Report all lines of the records that contain "дефект".

* **PROVIDED DATA**:
________________________________________

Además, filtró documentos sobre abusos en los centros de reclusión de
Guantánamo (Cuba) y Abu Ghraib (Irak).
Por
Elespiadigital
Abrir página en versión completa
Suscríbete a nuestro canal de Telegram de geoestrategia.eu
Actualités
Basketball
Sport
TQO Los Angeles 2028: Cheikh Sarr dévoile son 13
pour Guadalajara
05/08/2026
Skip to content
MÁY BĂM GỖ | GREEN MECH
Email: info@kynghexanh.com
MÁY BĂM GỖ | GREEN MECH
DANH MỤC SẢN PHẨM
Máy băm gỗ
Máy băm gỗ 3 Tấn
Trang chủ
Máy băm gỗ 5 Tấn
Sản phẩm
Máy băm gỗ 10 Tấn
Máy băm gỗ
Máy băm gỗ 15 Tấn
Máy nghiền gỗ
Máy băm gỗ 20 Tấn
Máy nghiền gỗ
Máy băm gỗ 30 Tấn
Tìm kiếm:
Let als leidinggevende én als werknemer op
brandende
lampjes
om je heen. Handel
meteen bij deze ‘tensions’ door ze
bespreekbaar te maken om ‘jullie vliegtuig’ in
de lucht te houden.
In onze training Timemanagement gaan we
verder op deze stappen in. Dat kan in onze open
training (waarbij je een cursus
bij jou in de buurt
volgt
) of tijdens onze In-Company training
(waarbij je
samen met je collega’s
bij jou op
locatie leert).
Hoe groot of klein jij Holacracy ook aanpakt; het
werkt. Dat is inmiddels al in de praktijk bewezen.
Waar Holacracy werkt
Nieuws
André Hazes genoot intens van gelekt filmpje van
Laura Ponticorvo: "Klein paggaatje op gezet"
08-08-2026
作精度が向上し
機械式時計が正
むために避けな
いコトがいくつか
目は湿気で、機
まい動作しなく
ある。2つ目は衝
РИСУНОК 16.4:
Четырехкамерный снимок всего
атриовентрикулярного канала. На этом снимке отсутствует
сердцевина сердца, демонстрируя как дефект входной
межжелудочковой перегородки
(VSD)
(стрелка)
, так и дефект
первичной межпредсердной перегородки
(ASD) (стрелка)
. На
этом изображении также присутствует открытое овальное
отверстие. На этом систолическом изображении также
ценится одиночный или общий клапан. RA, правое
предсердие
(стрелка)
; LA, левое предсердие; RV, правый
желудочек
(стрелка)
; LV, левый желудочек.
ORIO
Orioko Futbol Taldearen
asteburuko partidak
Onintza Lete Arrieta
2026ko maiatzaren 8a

________________________________________

* **RESPONSE TO THE EXERCISE**:
сердцевина сердца, демонстрируя как дефект входной
, так и дефект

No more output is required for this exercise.